Service Oriented Architectures (or, microservices, as they're called now) add a new twist to an old problem. Imagine this simple scenario:
You are an architect of an online retailer. Your business owners have laid down the gauntlet. Well, not really…they’ve just added a new requirement: they’d like to see a list of all orders for customers matching some specific criteria (e.g. city, name, registration date, etc.). For example, show me all orders for customers named ‘Holmes’ from ‘Pittsburgh, PA’. Further, this isn’t for a static report, but rather a dynamic screen in their admin UI.
Sounds simple, right? In the old days of integrated applications, it would be – just join the customer and order tables and apply said criteria. Voila!
Ahh…but it’s a brave new world of SOA, and some old tricks no longer apply. In your architecture, instead of one integrated application, you have two loosely coupled services, Customer and Order. Both services are deployed independently and have their own data – i.e. the Customer service has a Customer data store and the Order service an Order store.
The question stands then – how can you answer a business question about customers and orders, given that this data spans across multiple services?
Here are four solutions I’ve come across:
1. Retrieve from Service: A pure SOA architecture may dictate that access to another service’s data necessitates a call through that service’s exposed interface – and this is where you come face-to-face with the n + 1 selects problem. In this architecture, your Customer Service would first have to query the customer data store for the list of customers matching the criteria. It would then, for each customer, call the Order service to return all orders associated with that customer. Therefore, for n customers matching the criteria, n + 1 queries would need to be executed (on top of n remote calls to the Order service!). The performance costs here are significant, and I imagine unsatisfactory in most cases.

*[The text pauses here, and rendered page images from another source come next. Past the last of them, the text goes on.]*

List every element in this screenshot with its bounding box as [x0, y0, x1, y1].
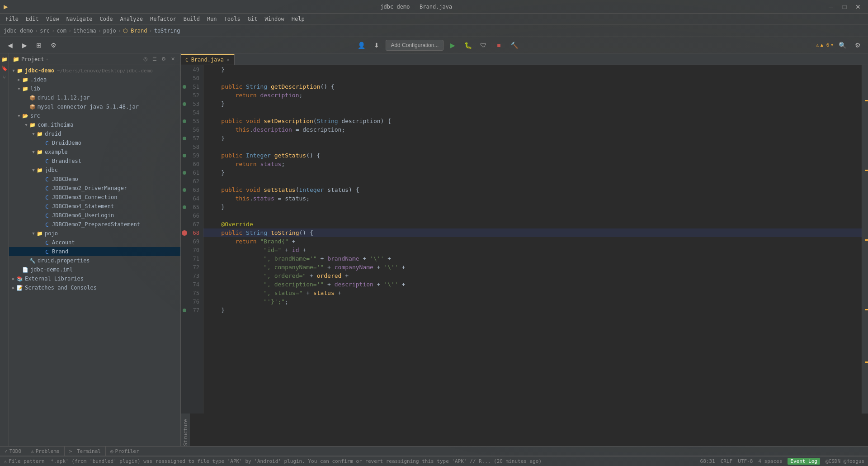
- statusbar-crlf[interactable]: CRLF: [721, 458, 733, 464]
- tree-item-druid-props[interactable]: ▶ 🔧 druid.properties: [9, 256, 180, 265]
- tab-profiler[interactable]: ◎ Profiler: [106, 447, 144, 456]
- settings-button[interactable]: ⚙: [47, 39, 60, 52]
- menu-item-help[interactable]: Help: [288, 14, 308, 24]
- build-button[interactable]: 🔨: [508, 39, 520, 52]
- tree-item-jdbcdemo6[interactable]: ▶ C JDBCDemo6_UserLogin: [9, 211, 180, 220]
- run-button[interactable]: ▶: [446, 39, 459, 52]
- menu-item-build[interactable]: Build: [180, 14, 203, 24]
- code-line-61: }: [203, 168, 862, 177]
- tab-brand-java[interactable]: C Brand.java ✕: [181, 54, 235, 65]
- tree-item-jdbc-pkg[interactable]: ▼ 📁 jdbc: [9, 166, 180, 175]
- code-content[interactable]: } public String getDescription() { retur…: [203, 65, 862, 414]
- back-button[interactable]: ◀: [4, 39, 16, 52]
- minimize-button[interactable]: ─: [825, 0, 837, 13]
- tree-item-brand[interactable]: ▶ C Brand: [9, 247, 180, 256]
- line-68: 68: [181, 228, 203, 237]
- tab-close-button[interactable]: ✕: [226, 57, 230, 63]
- project-icon[interactable]: 📁: [0, 55, 9, 63]
- project-locate-button[interactable]: ◎: [142, 55, 150, 63]
- tree-item-jdbcdemo3[interactable]: ▶ C JDBCDemo3_Connection: [9, 193, 180, 202]
- code-line-59: public Integer getStatus() {: [203, 151, 862, 160]
- forward-button[interactable]: ▶: [18, 39, 31, 52]
- warning-badge[interactable]: ⚠ ▲ 6 ▾: [816, 42, 834, 48]
- breadcrumb-pojo[interactable]: pojo: [103, 28, 116, 34]
- close-button[interactable]: ✕: [852, 0, 864, 13]
- tree-item-jdbcdemo4[interactable]: ▶ C JDBCDemo4_Statement: [9, 202, 180, 211]
- breadcrumb-com[interactable]: com: [57, 28, 66, 34]
- menu-item-navigate[interactable]: Navigate: [63, 14, 96, 24]
- tree-item-ext-libs[interactable]: ▶ 📚 External Libraries: [9, 274, 180, 283]
- menu-item-tools[interactable]: Tools: [221, 14, 244, 24]
- profile-button[interactable]: 👤: [355, 39, 368, 52]
- menu-item-run[interactable]: Run: [203, 14, 221, 24]
- tree-item-src[interactable]: ▼ 📂 src: [9, 111, 180, 120]
- tree-item-account[interactable]: ▶ C Account: [9, 238, 180, 247]
- tree-item-pojo[interactable]: ▼ 📁 pojo: [9, 229, 180, 238]
- menu-item-window[interactable]: Window: [261, 14, 288, 24]
- tree-item-jdbcdemo2[interactable]: ▶ C JDBCDemo2_DriverManager: [9, 184, 180, 193]
- druiddemo-class-icon: C: [43, 139, 51, 147]
- menu-item-edit[interactable]: Edit: [22, 14, 42, 24]
- breadcrumb-itheima[interactable]: itheima: [73, 28, 96, 34]
- left-icon-rail: 📁 🔖 ⑂: [0, 53, 9, 446]
- breadcrumb-tostring[interactable]: toString: [154, 28, 180, 34]
- line-52: 52: [181, 91, 203, 100]
- tab-problems[interactable]: ⚠ Problems: [26, 447, 65, 456]
- stop-button[interactable]: ■: [492, 39, 505, 52]
- menu-item-git[interactable]: Git: [244, 14, 261, 24]
- tab-terminal[interactable]: >_ Terminal: [65, 447, 106, 456]
- project-options-button[interactable]: ⚙: [160, 55, 168, 63]
- tree-item-root[interactable]: ▼ 📁 jdbc-demo ~/Users/Lenovo/Desktop/jdb…: [9, 66, 180, 75]
- tab-todo[interactable]: ✓ TODO: [0, 447, 26, 456]
- tree-item-druiddemo[interactable]: ▶ C DruidDemo: [9, 138, 180, 147]
- project-hide-button[interactable]: ✕: [169, 55, 177, 63]
- tree-item-jdbcdemo[interactable]: ▶ C JDBCDemo: [9, 175, 180, 184]
- tree-item-mysql-jar[interactable]: ▶ 📦 mysql-connector-java-5.1.48.jar: [9, 102, 180, 111]
- tree-item-com[interactable]: ▼ 📁 com.itheima: [9, 120, 180, 129]
- tree-item-druid-jar[interactable]: ▶ 📦 druid-1.1.12.jar: [9, 93, 180, 102]
- statusbar-username: @CSDN @Hoogus: [826, 458, 864, 464]
- line-76: 76: [181, 297, 203, 306]
- menu-item-analyze[interactable]: Analyze: [116, 14, 146, 24]
- idea-folder-icon: 📁: [22, 76, 29, 83]
- statusbar-encoding[interactable]: UTF-8: [738, 458, 753, 464]
- breadcrumb-jdbc-demo[interactable]: jdbc-demo: [4, 28, 33, 34]
- menu-item-refactor[interactable]: Refactor: [146, 14, 180, 24]
- tree-item-lib[interactable]: ▼ 📁 lib: [9, 84, 180, 93]
- search-button[interactable]: 🔍: [836, 39, 849, 52]
- tree-item-brandtest[interactable]: ▶ C BrandTest: [9, 157, 180, 166]
- tree-item-idea[interactable]: ▶ 📁 .idea: [9, 75, 180, 84]
- statusbar-indent[interactable]: 4 spaces: [758, 458, 782, 464]
- bookmarks-icon[interactable]: 🔖: [0, 64, 9, 72]
- recent-files-button[interactable]: ⊞: [33, 39, 45, 52]
- tree-item-scratches[interactable]: ▶ 📝 Scratches and Consoles: [9, 283, 180, 292]
- structure-label[interactable]: Structure: [183, 419, 189, 446]
- editor-tabs: C Brand.java ✕: [181, 53, 868, 65]
- breadcrumb-src[interactable]: src: [40, 28, 50, 34]
- run-config-button[interactable]: Add Configuration...: [386, 40, 443, 51]
- statusbar-line-col[interactable]: 68:31: [700, 458, 715, 464]
- code-line-62: [203, 177, 862, 185]
- app-icon: ▶: [4, 2, 8, 11]
- tree-item-jdbcdemo7[interactable]: ▶ C JDBCDemo7_PreparedStatement: [9, 220, 180, 229]
- menu-item-view[interactable]: View: [42, 14, 63, 24]
- settings-gear-button[interactable]: ⚙: [852, 39, 864, 52]
- git-icon[interactable]: ⑂: [0, 73, 9, 81]
- project-dropdown-icon[interactable]: ▾: [46, 57, 48, 62]
- run-coverage-button[interactable]: 🛡: [477, 39, 490, 52]
- event-log-button[interactable]: Event Log: [788, 458, 820, 465]
- menu-item-file[interactable]: File: [2, 14, 22, 24]
- editor-area: C Brand.java ✕ 49 50 51 52 53 54 55 56 5…: [181, 53, 868, 446]
- menu-item-code[interactable]: Code: [96, 14, 117, 24]
- tree-item-iml[interactable]: ▶ 📄 jdbc-demo.iml: [9, 265, 180, 274]
- maximize-button[interactable]: □: [838, 0, 851, 13]
- tree-item-druid-pkg[interactable]: ▼ 📁 druid: [9, 129, 180, 138]
- line-51: 51: [181, 82, 203, 91]
- tree-item-example[interactable]: ▼ 📁 example: [9, 147, 180, 157]
- tree-label-jdbcdemo3: JDBCDemo3_Connection: [52, 194, 118, 200]
- breadcrumb-brand[interactable]: ⬡ Brand: [123, 28, 147, 34]
- breadcrumb: jdbc-demo › src › com › itheima › pojo ›…: [0, 24, 868, 37]
- project-collapse-button[interactable]: ☰: [151, 55, 159, 63]
- git-update-button[interactable]: ⬇: [370, 39, 383, 52]
- debug-button[interactable]: 🐛: [462, 39, 474, 52]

2. Retrieve Directly: Another option would be to open read-only access to the Orders data store from the Customer service. This would improve performance, by saving the remote calls to the Orders service (and perhaps the associated data binding), but still wouldn’t circumnavigate the “n + 1 selects” problem, since without a database join from customers to orders, a query of orders for each customer is still necessary.
3. Cache Locally: A third route would be to cache another service’s data locally (perhaps through some pub-sub, Master Data Management solution). In the scenario above, some customer specific data could be cached in the Order store, such that finding all orders for customers living in ‘Pittsburgh’ could be handled by the Orders service alone. Alternatively, there could be a special search service which caches both customer and order data locally, and would be used exclusively to handle queries across data stores.
4. Retrieve from Central Database: A fourth solution, not depicted on the diagram, would be to have only one master database from which both services may read and write. Doing so would improve performance and perhaps reduce complexity, but much of the loose-coupling, separation of concerns benefits of your SOA would not be realized – for example, a change to the orders table could have the effect of breaking the Customer service.
You may argue that this is a straw-man example – in the real world, these services wouldn’t exist (e.g. wrong service granularity, etc.). Possibly true. However, any SOA will have multiple services, and some of these services will need access to data that spans other services, so in some form, the problem will still remain.
Anyway, thanks for reading, and I’d be very interested to hear your thoughts or solutions!